Não foi apenas o fato de recusar-se a assinar um artigo contra Paulo Maluf que levou a sua demissão. Num ato falho, em meio a uma discussão sobre a sucursal do Rio, Dines acabou revelando que uma série de reportagens endossadas por ele sobre a Coca Cola era falsa. Ele fazia essa confissão anos e anos depois dos fatos. Ocultou durante muito tempo sua grave falha. Nessa série de reportagens forjadas, contava-se que um operário da Coca Cola havia caído num recipiente destinado ao fabrico do refrigerante. A empresa sofreu enormes prejuízos com isso. E Dines manteve seu erro em segredo. E mais: não teve a coragem de afastar o repórter que, segundo ele, forjara até documentos. A bem da verdade, Alberto (ou Abraão?) nada tinha contra a Coca. Era até apreciador. A partir daí, chegava ao ponto final a confiança que se depositava nesse senhor.

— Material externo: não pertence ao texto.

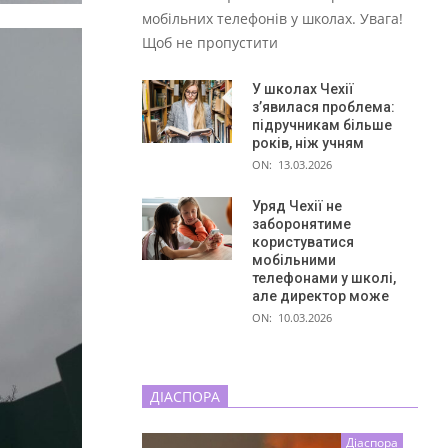
мобільних телефонів у школах. Увага!
Щоб не пропустити
У школах Чехії
з’явилася проблема:
підручникам більше
років, ніж учням
ON:
13.03.2026
Уряд Чехії не
заборонятиме
користуватися
мобільними
телефонами у школі,
але директор може
ON:
10.03.2026
ДІАСПОРА
Діаспора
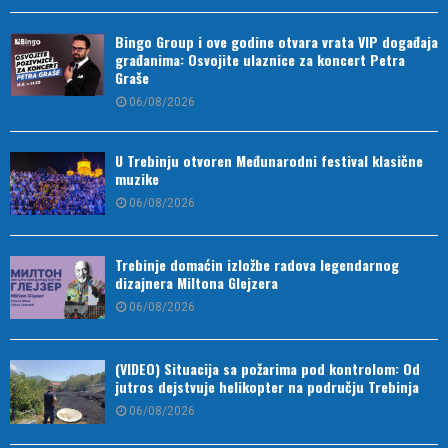
Bingo Group i ove godine otvara vrata VIP događaja
građanima: Osvojite ulaznice za koncert Petra
Graše
06/08/2026
U Trebinju otvoren Međunarodni festival klasične
muzike
06/08/2026
Trebinje domaćin izložbe radova legendarnog
dizajnera Miltona Glejzera
06/08/2026
(VIDEO) Situacija sa požarima pod kontrolom: Od
jutros dejstvuje helikopter na području Trebinja
06/08/2026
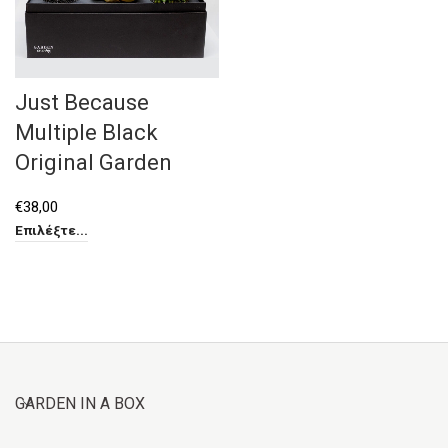
Just Because
Multiple Black
Original Garden
€
38,00
Επιλέξτε...
GARDEN IN A BOX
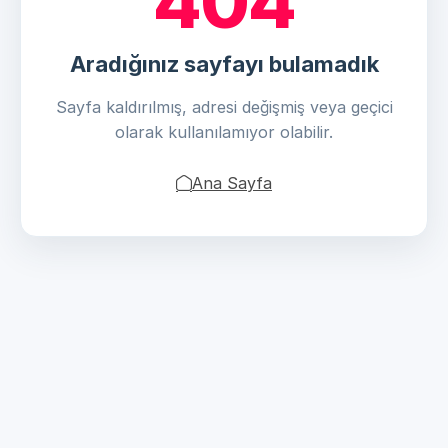
404
Aradığınız sayfayı bulamadık
Sayfa kaldırılmış, adresi değişmiş veya geçici
olarak kullanılamıyor olabilir.
Ana Sayfa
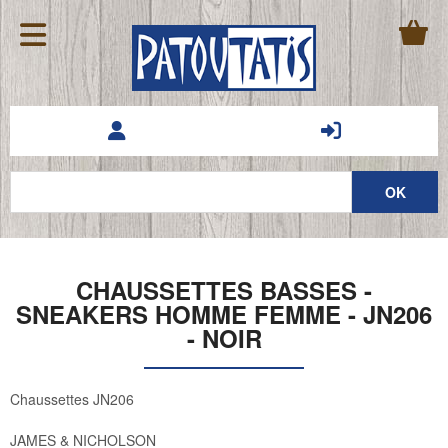
CHAUSSETTES BASSES -
SNEAKERS HOMME FEMME - JN206
- NOIR
Chaussettes JN206
JAMES & NICHOLSON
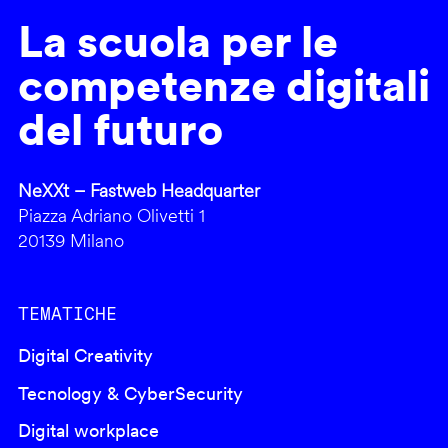
La scuola per le
competenze digitali
del futuro
NeXXt – Fastweb Headquarter
Piazza Adriano Olivetti 1
20139 Milano
TEMATICHE
Digital Creativity
Tecnology & CyberSecurity
Digital workplace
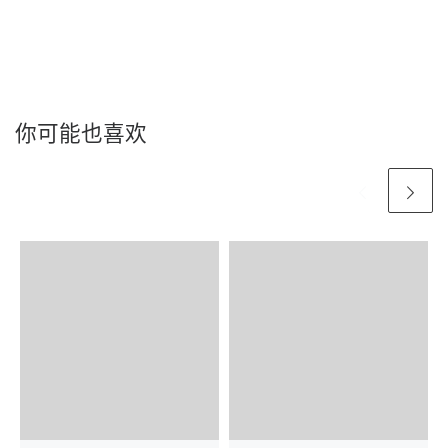
你可能也喜欢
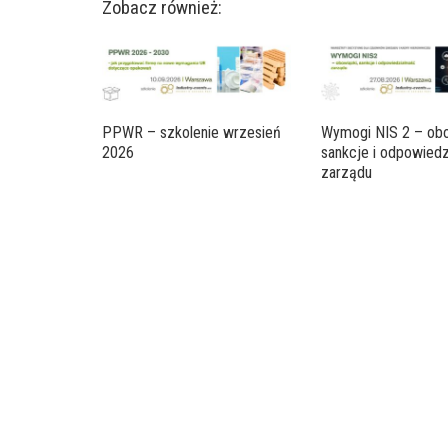
Zobacz również:
PPWR – szkolenie wrzesień
Wymogi NIS 2 – obo
2026
sankcje i odpowiedz
zarządu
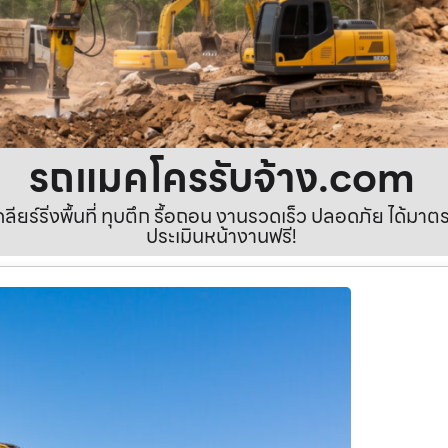
รถแมคโครรับจ้าง.com
เคลียร์ริ่งพื้นที่ ทุบตึก รื้อถอน งานรวดเร็ว ปลอดภัย ได้ม
ประเมินหน้างานฟรี!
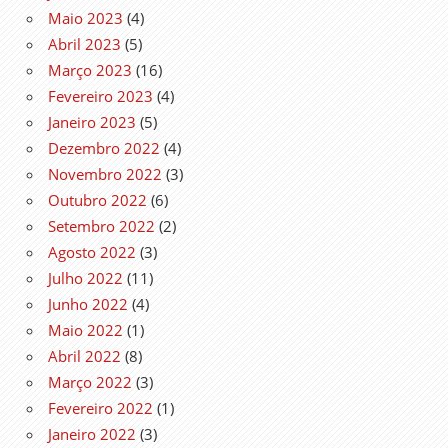
Maio 2023
(4)
Abril 2023
(5)
Março 2023
(16)
Fevereiro 2023
(4)
Janeiro 2023
(5)
Dezembro 2022
(4)
Novembro 2022
(3)
Outubro 2022
(6)
Setembro 2022
(2)
Agosto 2022
(3)
Julho 2022
(11)
Junho 2022
(4)
Maio 2022
(1)
Abril 2022
(8)
Março 2022
(3)
Fevereiro 2022
(1)
Janeiro 2022
(3)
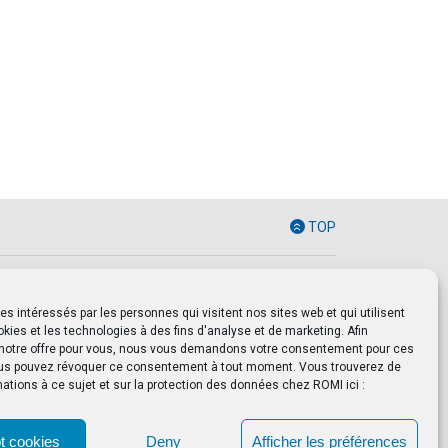
TOP
intéressés par les personnes qui visitent nos sites web et qui utilisent
kies et les technologies à des fins d'analyse et de marketing. Afin
 notre offre pour vous, nous vous demandons votre consentement pour ces
us pouvez révoquer ce consentement à tout moment. Vous trouverez de
mations à ce sujet et sur la protection des données chez ROMI ici :
t cookies
Deny
Afficher les préférences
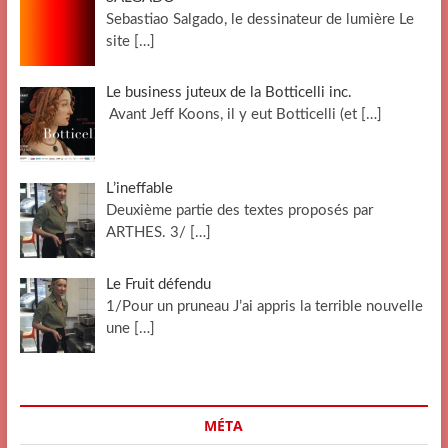
Sebastiao Salgado, le dessinateur de lumière Le
site
[…]
Le business juteux de la Botticelli inc.
Avant Jeff Koons, il y eut Botticelli (et
[…]
L’ineffable
Deuxième partie des textes proposés par
ARTHES. 3/
[…]
Le Fruit défendu
1/Pour un pruneau J’ai appris la terrible nouvelle
une
[…]
MÉTA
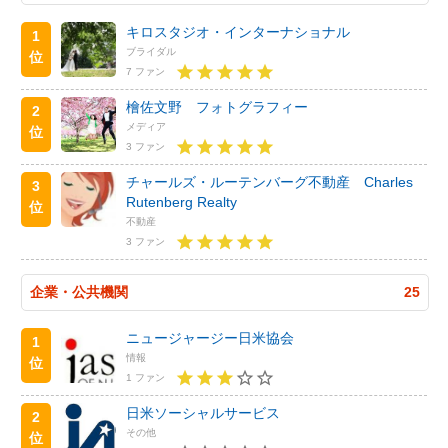
キロスタジオ・インターナショナル
1
ブライダル
位
7 ファン
檜佐文野 フォトグラフィー
2
メディア
位
3 ファン
チャールズ・ルーテンバーグ不動産 Charles
3
Rutenberg Realty
位
不動産
3 ファン
企業・公共機関
25
ニュージャージー日米協会
1
情報
位
1 ファン
日米ソーシャルサービス
2
その他
位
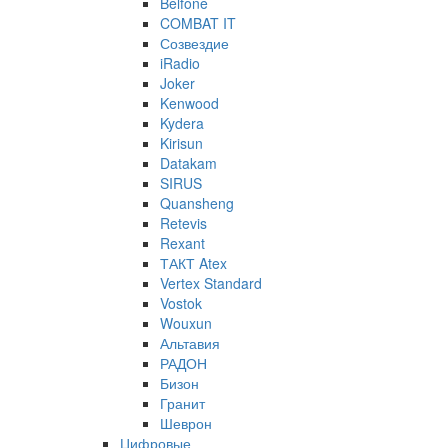
Belfone
COMBAT IT
Созвездие
iRadio
Joker
Kenwood
Kydera
Kirisun
Datakam
SIRUS
Quansheng
Retevis
Rexant
ТАКТ Atex
Vertex Standard
Vostok
Wouxun
Альтавия
РАДОН
Бизон
Гранит
Шеврон
Цифровые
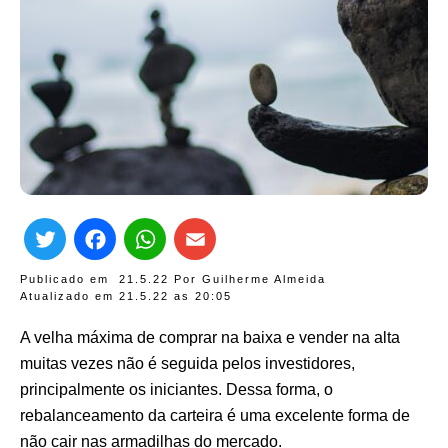
Twitter
Facebook
WhatsApp
Email
Publicado em
21.5.22
Por
Guilherme Almeida
Atualizado em 21.5.22 as
20:05
A velha máxima de comprar na baixa e vender na alta
muitas vezes não é seguida pelos investidores,
principalmente os iniciantes. Dessa forma, o
rebalanceamento da carteira é uma excelente forma de
não cair nas armadilhas do mercado.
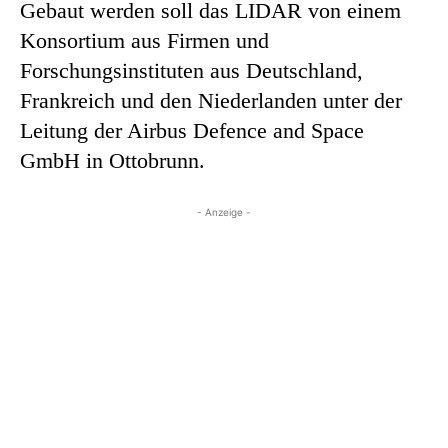
Gebaut werden soll das LIDAR von einem
Konsortium aus Firmen und
Forschungsinstituten aus Deutschland,
Frankreich und den Niederlanden unter der
Leitung der Airbus Defence and Space
GmbH in Ottobrunn.
- Anzeige -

Há poucos dias, recebo em minha casa uma dessas almas de peregrinas virtudes. Propõe-se a "selar a paz" entre Boris e Dines. Tenta me convencer, pedindo compreensão, pois Alberto segundo ele, se submete a tratamento psiquiátrico. Respondo sentir muito. E que nenhuma demência , nem a senil, altera o caráter do indivíduo.

Isso me leva a um fato relatado pelo jornalista Julio Lerner.  Julio pretendia escrever um livro sobre Stefan Zweig. E me perguntou se poderia receber sugestões de Dines, autor de um livro sobre aquele escritor.Recomendei. Dias depois, Julio veio a minha procura. Tinha sido recebido por Dines, a quem não conhecia. Quando Lerner relatou que trabalhara na Folha, Dines lançou uma gravíssima e odiosa série de difamações sobre diretores do jornal, Em seguida, ao saber da intenção de Julio Lerner de escrever algo sobre Zweig, não suportou a concorrência e respondendo com um sonoro "ponha-se para fora" saiu da sala. Constrangida, a mulher de Dines pediu desculpas e justificou o ato dizendo que o marido estava sendo submetido a tratamento psiquiátrico.

Louco ou mau caráter? Provavelmente os dois!